Frequently mistaken as being of German origin, this comforting confectionery has its roots in the 17th century, with the first known handwritten recipe for a milk strudel dating back to 1696, surviving in the halls of the Vienna Town Hall Library. Although the dessert is now considered a proud patriot of Austria, and formerly of the Austro-Hungarian Empire, it is likely that cultures collaborated during its original creation, as the thin layers are reminiscent of many Turkish pastry recipes, such as Baklava.
How is it made?
Building a strudel is an art. After flogging and stretching the unleavened dough to make it thin and elasticated, the filling (most commonly grated apple and brown sugar, lemon, cinnamon and nuts) is added intermittently between pastry layers in order to create the ‘whirlpool’ effect. Lastly, it is baked to glorious golden perfection and then dusted with icing sugar when cool.

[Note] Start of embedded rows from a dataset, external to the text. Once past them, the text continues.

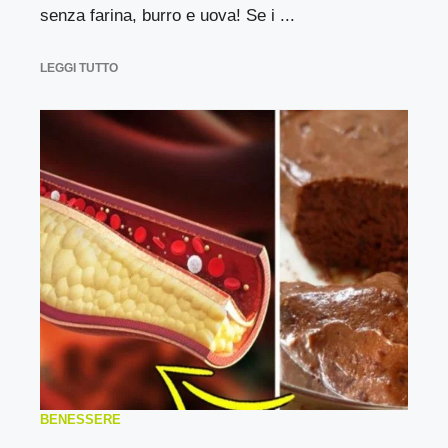
senza farina, burro e uova! Se i ...
LEGGI TUTTO
BENESSERE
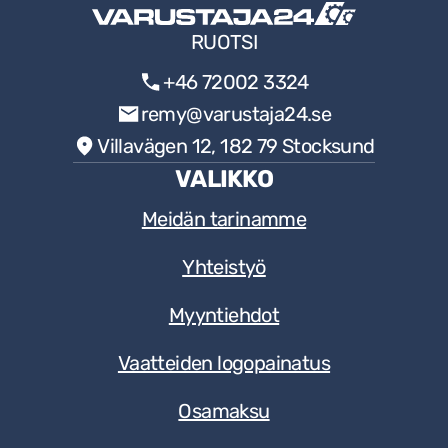
BOSCH TYÖKALUT
RUOTSI
+46 72002 3324
BOSCH AKKULATURI
remy@varustaja24.se
RAKENNUSKEMIKAALIT
Villavägen 12, 182 79 Stocksund
BOSCH AKKUPORAKONE
VALIKKO
HENKILÖNSUOJAIMET
Meidän tarinamme
BOSCH YLÄJYRSIN
KEVÄTVAATTEIDEN KAMPANJA
Yhteistyö
Myyntiehdot
Vaatteiden logopainatus
Osamaksu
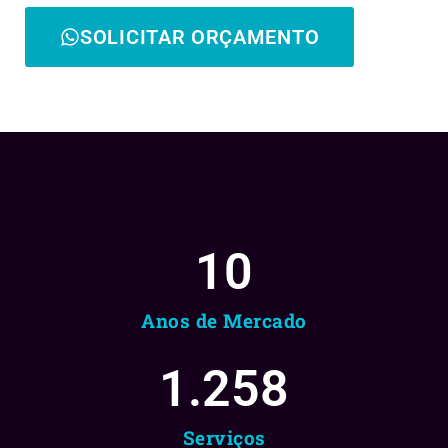
SOLICITAR ORÇAMENTO
10
Anos de Mercado
1.258
Serviços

Those who wish to master materialising strudel should consider taking an expert-led course at the bakery of Cafe Landtmann, or simply enjoy a voyeuristic experience by watching the Strudel show, taking place on the hour in the bakery of Cafe-Restaurant Residenz on the grounds of Schönbrunn Palace.
How Should It Be Eaten?
Ideally, strudel should be enjoyed in the traditional surroundings of a Viennese coffee house, accompanied by a generous dollop of whipped cream or vanilla custard and a strong cup of espresso. Although apple will be the be the most common variety you encounter, fillings that you may also come across include; cream cheese (known in Vienna as Topfenstrudel), berry, potato or spinach.